Dealing with bills and paperwork is never fun, so why not minimize the time it takes to perform these mundane but essential tasks? In the home office keep your desk, shelves, and file draw similar sorted by frequency. Not type, not alphabetical, not size or color. Write a lot of checks? Check book stays on your desk. Big on thank you notes? Keep the cards, envelopes and favorite pen close at hand.

Reference materials go on the far or low shelf, current work stays on the top. Here is another tip on filing; keep all your tabs for hanging files and folders in-line. I don’t care if it’s left, center, or right, but all the same. Don’t stagger them. It only took me 30 years to figure this out but here are the 3 advantages, which I’ll give to you in 30 seconds.

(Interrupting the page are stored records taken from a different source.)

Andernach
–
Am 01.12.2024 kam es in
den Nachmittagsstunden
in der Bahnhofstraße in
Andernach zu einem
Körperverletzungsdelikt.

  1. If you want to add, remove, or re-order folders, you don’t have to play around with moving a bunch of tabs to keep them alternated. Left-cent-right, left-center-right, left-center-right. What a pain.
  2. You will find things faster, and not over-look folders, if you only need to scan strait back. No more moving your eyes back and forth across your files like you are watching a tennis match.
  3. You only need purchase and keep on hand one type of folder for new files, which saves money and space.

One exception to the zone rule in the office; even if you print frequently, place your printer across the room. It forces you to get up when you print, giving your body needed breaks from sitting. The health benefit is worth the time.

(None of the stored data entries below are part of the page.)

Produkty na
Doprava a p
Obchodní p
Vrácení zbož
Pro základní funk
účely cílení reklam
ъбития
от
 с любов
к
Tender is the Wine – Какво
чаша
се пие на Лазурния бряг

You probably already have this one covered, but I had to include it for completeness. Your hard to reach, out of the way storage spots are the place to keep seasonal items and memorabilia. Front hall closets are for everyday coats, umbrellas, shoes, back-packs and other items your family needs to take with them, well, every day. In-between spots are where you keep things needed once a week or less like spare light bulbs, batteries, cleaning supplies, etc. In between means somewhere between the attic and front door. Where that is exactly will vary from home to home.

The biggest trap with storage is of course storing to much. To cure this I recommend the book everyone recommends for this problem, “The Life Changing Magic of Tiding Up” by Marie Kondo. Yes the author comes across a bit OCD, but the approach works even if you don’t believe your stuff has feelings as Kondo does. My favorite tip, after how to get rid of stuff, is not to stack things. Place items vertically and you can see everything you have, and retrieve what you want, without having to move anything else out of the way.


If you’ve done this zone separation throughout your house properly, you’ll find daily tasks flow easier, you’ll misplace things less often, and you’ll save time doing the things you do every day.